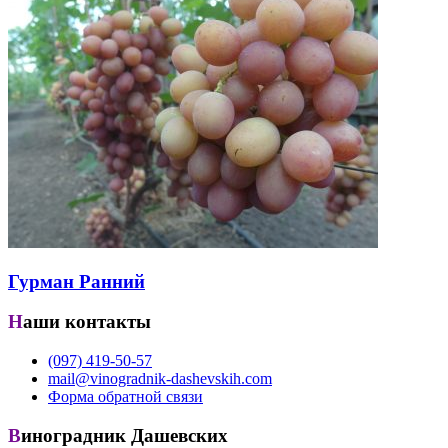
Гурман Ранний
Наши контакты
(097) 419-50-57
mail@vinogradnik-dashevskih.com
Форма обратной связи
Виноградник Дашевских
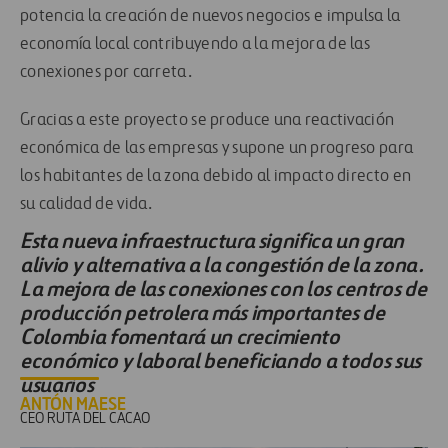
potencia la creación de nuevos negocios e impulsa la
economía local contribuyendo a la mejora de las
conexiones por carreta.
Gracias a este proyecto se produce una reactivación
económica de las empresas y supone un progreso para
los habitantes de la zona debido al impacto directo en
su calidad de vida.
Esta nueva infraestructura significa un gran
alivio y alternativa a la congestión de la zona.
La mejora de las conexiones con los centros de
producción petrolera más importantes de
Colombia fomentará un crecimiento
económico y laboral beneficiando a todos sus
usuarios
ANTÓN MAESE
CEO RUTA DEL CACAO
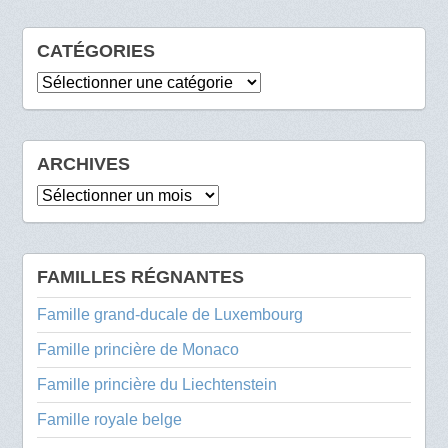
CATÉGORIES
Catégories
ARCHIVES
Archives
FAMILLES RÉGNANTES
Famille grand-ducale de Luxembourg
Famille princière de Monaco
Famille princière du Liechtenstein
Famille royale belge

____

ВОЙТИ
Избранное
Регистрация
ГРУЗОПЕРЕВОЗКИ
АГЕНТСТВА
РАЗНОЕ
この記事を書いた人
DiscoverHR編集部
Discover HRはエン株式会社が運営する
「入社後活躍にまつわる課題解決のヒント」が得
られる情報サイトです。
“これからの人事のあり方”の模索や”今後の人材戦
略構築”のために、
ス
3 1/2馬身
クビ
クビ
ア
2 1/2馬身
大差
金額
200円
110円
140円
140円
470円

____

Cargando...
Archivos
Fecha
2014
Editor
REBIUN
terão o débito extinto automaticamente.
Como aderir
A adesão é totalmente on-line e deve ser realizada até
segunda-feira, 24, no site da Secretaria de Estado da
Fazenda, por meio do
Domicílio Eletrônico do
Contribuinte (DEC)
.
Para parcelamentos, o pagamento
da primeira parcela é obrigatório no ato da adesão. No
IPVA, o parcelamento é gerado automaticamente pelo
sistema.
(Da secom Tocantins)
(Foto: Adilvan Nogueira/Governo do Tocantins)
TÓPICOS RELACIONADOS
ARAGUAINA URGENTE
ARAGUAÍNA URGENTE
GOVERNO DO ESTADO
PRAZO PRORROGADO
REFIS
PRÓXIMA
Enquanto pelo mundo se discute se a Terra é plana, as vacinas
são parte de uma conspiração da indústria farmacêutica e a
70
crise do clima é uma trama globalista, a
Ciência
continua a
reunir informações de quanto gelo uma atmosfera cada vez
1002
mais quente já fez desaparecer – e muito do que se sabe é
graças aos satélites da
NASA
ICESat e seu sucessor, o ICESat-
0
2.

____

- Task requirements: Each line above from the one containing "Гурман Ранний" through the one containing "Gracias a este" is to be returned verbatim. Nothing else, and no pictures.

- Result of this task:
Гурман Ранний
Наши контакты
(097) 419-50-57
mail@vinogradnik-dashevskih.com
Форма обратной связи
Виноградник Дашевских
potencia la creación de nuevos negocios e impulsa la
economía local contribuyendo a la mejora de las
conexiones por carreta.
Gracias a este proyecto se produce una reactivación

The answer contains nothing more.